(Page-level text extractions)

* * * *

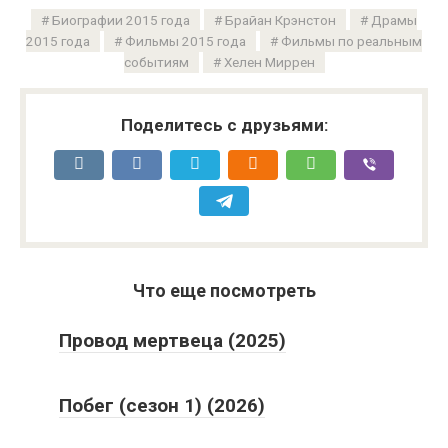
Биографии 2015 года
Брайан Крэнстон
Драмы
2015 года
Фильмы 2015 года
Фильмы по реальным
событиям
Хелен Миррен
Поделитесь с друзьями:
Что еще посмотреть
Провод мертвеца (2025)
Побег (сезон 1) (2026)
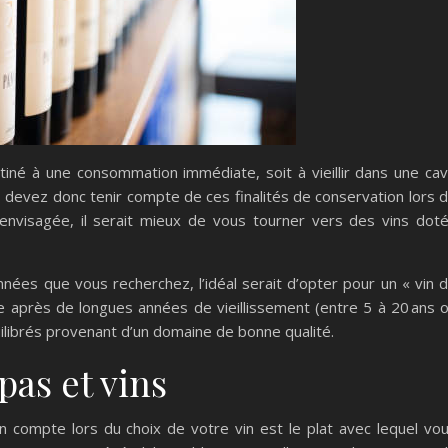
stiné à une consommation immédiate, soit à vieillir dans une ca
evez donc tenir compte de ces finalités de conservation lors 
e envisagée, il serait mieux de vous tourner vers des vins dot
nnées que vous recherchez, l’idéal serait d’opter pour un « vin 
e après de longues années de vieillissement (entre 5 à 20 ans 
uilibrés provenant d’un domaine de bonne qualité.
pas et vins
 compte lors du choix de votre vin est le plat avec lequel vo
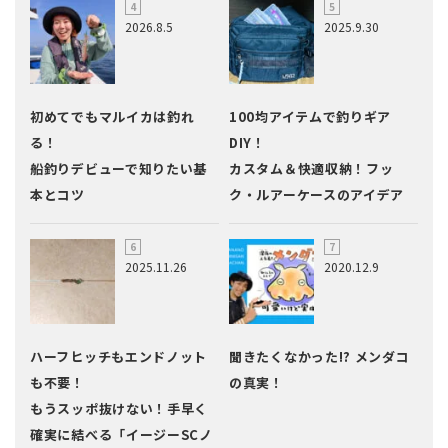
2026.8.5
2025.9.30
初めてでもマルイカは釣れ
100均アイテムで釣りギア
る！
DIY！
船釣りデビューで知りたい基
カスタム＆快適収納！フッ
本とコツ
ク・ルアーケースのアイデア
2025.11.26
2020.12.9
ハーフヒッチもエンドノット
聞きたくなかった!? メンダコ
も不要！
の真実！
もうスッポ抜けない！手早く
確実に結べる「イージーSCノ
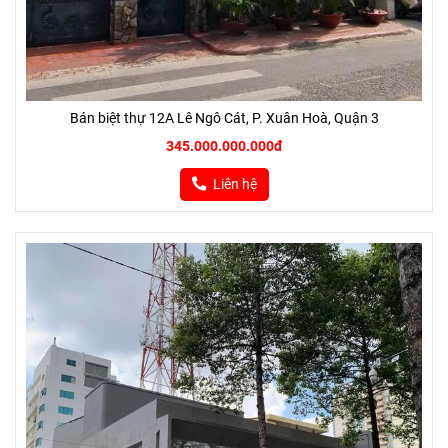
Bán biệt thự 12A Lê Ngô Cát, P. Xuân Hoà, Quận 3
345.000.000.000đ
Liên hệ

* * * *

§ TASK PROMPT
If a line of the data above holds the string "lors", count it, then state only the total.

§ TASK ANSWER
2